"""
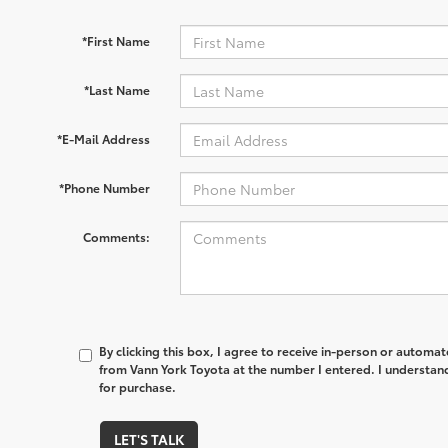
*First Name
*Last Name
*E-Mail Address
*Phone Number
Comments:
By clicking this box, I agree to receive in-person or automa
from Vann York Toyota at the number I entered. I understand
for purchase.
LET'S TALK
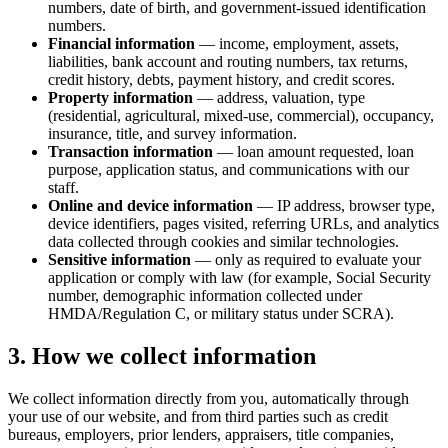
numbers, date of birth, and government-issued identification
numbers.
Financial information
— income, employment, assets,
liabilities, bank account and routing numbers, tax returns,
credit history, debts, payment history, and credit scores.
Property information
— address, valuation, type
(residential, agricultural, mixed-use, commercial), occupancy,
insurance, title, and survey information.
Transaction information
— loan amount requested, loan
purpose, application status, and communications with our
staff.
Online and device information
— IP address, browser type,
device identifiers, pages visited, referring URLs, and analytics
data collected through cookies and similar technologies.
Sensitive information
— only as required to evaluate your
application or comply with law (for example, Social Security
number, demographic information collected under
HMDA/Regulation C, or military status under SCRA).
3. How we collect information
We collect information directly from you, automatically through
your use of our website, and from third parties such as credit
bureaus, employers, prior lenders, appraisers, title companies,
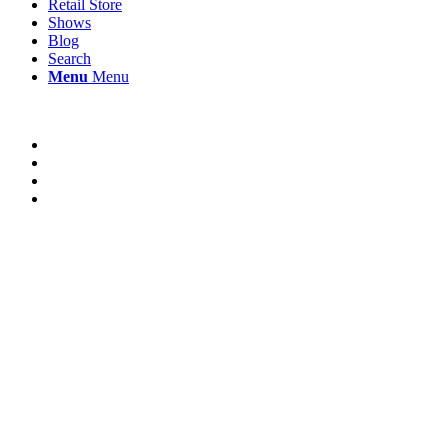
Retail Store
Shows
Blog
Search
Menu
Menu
"""
"""
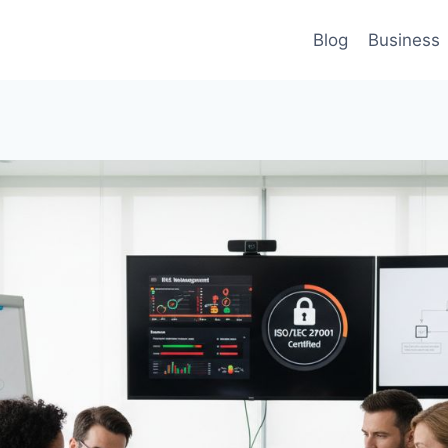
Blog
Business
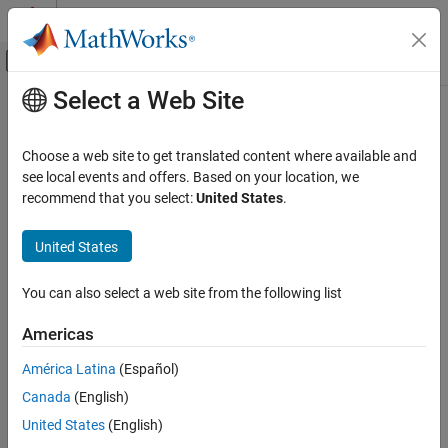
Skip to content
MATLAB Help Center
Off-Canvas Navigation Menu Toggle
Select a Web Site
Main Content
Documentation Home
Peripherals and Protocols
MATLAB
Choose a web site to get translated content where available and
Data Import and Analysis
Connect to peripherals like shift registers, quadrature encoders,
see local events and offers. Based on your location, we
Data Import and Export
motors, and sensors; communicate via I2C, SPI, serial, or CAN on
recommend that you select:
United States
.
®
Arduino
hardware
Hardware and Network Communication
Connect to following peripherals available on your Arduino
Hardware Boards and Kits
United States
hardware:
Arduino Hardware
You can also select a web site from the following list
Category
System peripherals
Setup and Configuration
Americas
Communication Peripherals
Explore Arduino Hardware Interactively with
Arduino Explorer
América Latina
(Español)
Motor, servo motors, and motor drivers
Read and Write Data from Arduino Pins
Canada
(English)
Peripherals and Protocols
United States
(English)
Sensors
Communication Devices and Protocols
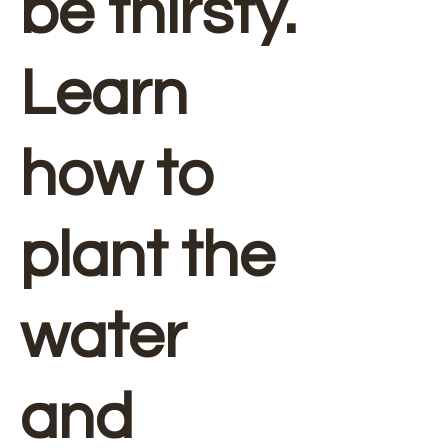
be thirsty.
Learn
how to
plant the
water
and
"""
#### Exercise requirements
Counting only those lines of the data above where the word "credit" appears, give the number and nothing more.

#### Solution to the exercise
2